I must be friendly and supportive of establishing a cooperative relationship between the two groups, yet let it be known that the primary group does not exist to be in service to the subgroup. I will need a big dose of composure and lucky for me, composure is a skill that can be practiced and mastered. Officers in the Marines are taught a communication style called SMEAC: Situation, Mission, Execution, Administration and Command, which goes a long way in encouraging the development of composure and control when vital information must be communicated to others. Those who perfect the SMEAC communication format learn to use precise, carefully chosen words to clearly express their message. SMEAC is now taught at the Harvard Business School.

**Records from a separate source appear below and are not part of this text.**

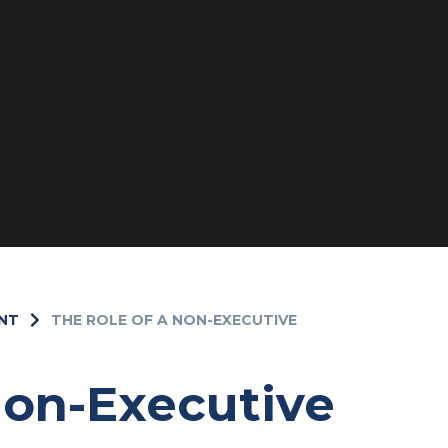
NT
THE ROLE OF A NON-EXECUTIVE
Non-Executive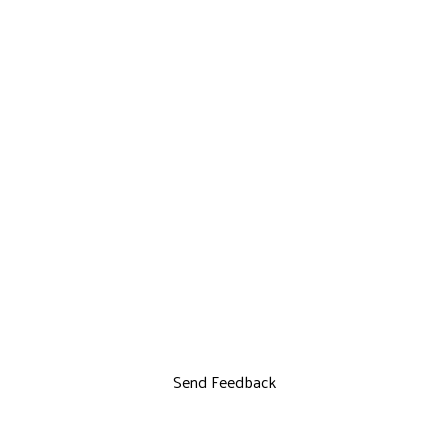
Send Feedback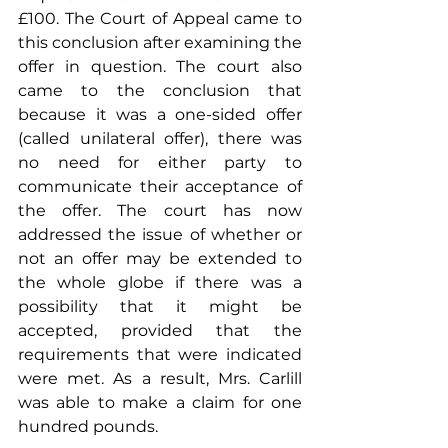
£100. The Court of Appeal came to 
this conclusion after examining the 
offer in question. The court also 
came to the conclusion that 
because it was a one-sided offer 
(called unilateral offer), there was 
no need for either party to 
communicate their acceptance of 
the offer. The court has now 
addressed the issue of whether or 
not an offer may be extended to 
the whole globe if there was a 
possibility that it might be 
accepted, provided that the 
requirements that were indicated 
were met. As a result, Mrs. Carlill 
was able to make a claim for one 
hundred pounds.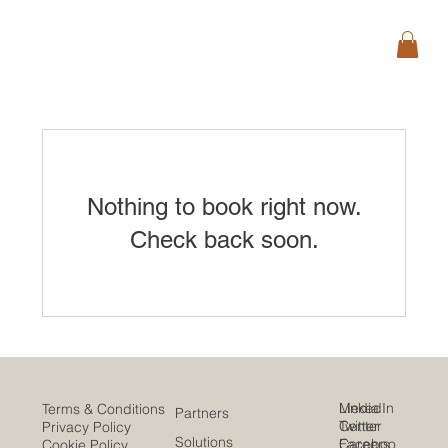
Nothing to book right now.
Check back soon.
Media
LinkedIn
Terms & Conditions
Partners
Center
Twitter
Privacy Policy
Solutions
Careers
Faceboo
Cookie Policy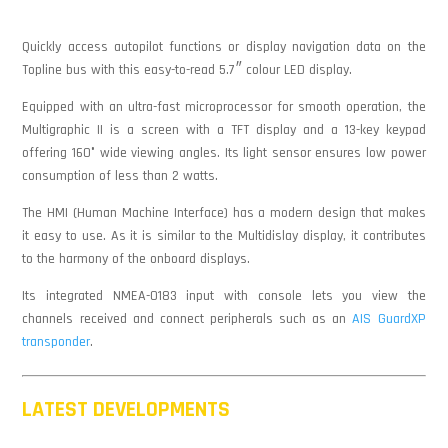
Quickly access autopilot functions or display navigation data on the
Topline bus with this easy-to-read 5.7″ colour LED display.
Equipped with an ultra-fast microprocessor for smooth operation, the
Multigraphic II is a screen with a TFT display and a 13-key keypad
offering 160° wide viewing angles. Its light sensor ensures low power
consumption of less than 2 watts.
The HMI (Human Machine Interface) has a modern design that makes
it easy to use. As it is similar to the Multidislay display, it contributes
to the harmony of the onboard displays.
Its integrated NMEA-0183 input with console lets you view the
channels received and connect peripherals such as an
AIS GuardXP
transponder
.
LATEST DEVELOPMENTS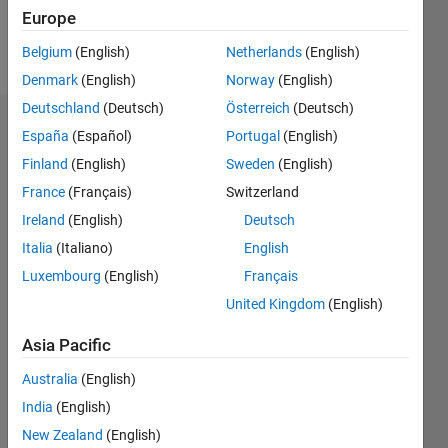
Europe
Follow
Belgium
(English)
Netherlands
(English)
Denmark
(English)
Norway
(English)
Deutschland
(Deutsch)
Österreich
(Deutsch)
Endorsements
España
(Español)
Portugal
(English)
Finland
(English)
Sweden
(English)
Please
France
(Français)
Switzerland
login
to
endorse
Ireland
(English)
Deutsch
this
Italia
(Italiano)
English
person
Luxembourg
(English)
Français
in a skill
United Kingdom
(English)
Asia Pacific
Australia
(English)
India
(English)
New Zealand
(English)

On our own, it is possible to learn a precise and concise speaking style through observation and rehearsal. Get started by identifying those whom you consider to be highly effective communicators. You are listening for well-chosen words that carry impact. Next, select the two or three points that you must make your audience understand and then refine the language you plan to use. Boil down, clarify and simplify your message. Practice your speech out loud and as well, pay attention to your tone of voice and speed of delivery.
SMEAC works best when we have the luxury of preparation time, when we are scheduled to deliver a presentation. If you must make your points from a meeting table rather than from a podium, the agenda will allow you to choose and rehearse the points that you’d like to get across.
How we speak is a combination of presentation style, word choice, tone, speed and cadence. Maintaining composure is essential when we must speak formally to an audience, particularly when the audience is unfamiliar or potentially hostile. SMEAC is an excellent communication technique that is especially suited for crisis communications or other high-pressure, high-stakes public speaking engagements.